Logged In: YES user_id=43607 There's no uploaded file! You have to check the checkbox labeled "Check to Upload & Attach File" when you upload a file. Please try again. (This is a SourceForge annoyance that we can do nothing about. :-( )
Logged In: YES user_id=45365 Actually, I did check the box (just this once:-) but sourceforge refused the file, probably too big. It can be found at <http://www.cwi.nl/~jack/pimp/ Numeric-22.0.darwin-6.3-Power_Macintosh.tar.gz>.
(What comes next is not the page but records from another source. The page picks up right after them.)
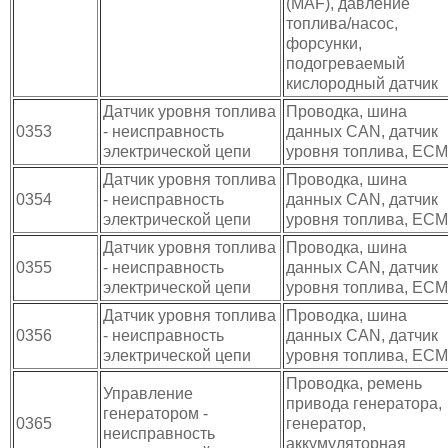
(MAF), давление
топлива/насос,
форсунки,
подогреваемый
кислородный датчик
Датчик уровня топлива
Проводка, шина
0353
- неисправность
данных CAN, датчик
электрической цепи
уровня топлива, ЕСМ
Датчик уровня топлива
Проводка, шина
0354
- неисправность
данных CAN, датчик
электрической цепи
уровня топлива, ЕСМ
Датчик уровня топлива
Проводка, шина
0355
- неисправность
данных CAN, датчик
электрической цепи
уровня топлива, ЕСМ
Датчик уровня топлива
Проводка, шина
0356
- неисправность
данных CAN, датчик
электрической цепи
уровня топлива, ЕСМ
Проводка, ремень
Управление
привода генератора,
генератором -
0365
генератор,
неисправность
аккумуляторная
Logged In: YES user_id=45365 After some digging the problem turns out that the prefix field in the file header is not completely zero-filled, the very last byte is a '('. Your code specifically checks for it being zero-filled. However, if I look up the tar standard (www.opengroup.org, unix standard, utilities, pax, somewhere half way down is the ustar file format standard) it says the data in the prefix field is NUL-terminated, it says nothing about having to be NUL-filled . A possible fix would be to simply take prefix up to the first NUL, but I'm contacting Lars first to see if he has an opinion.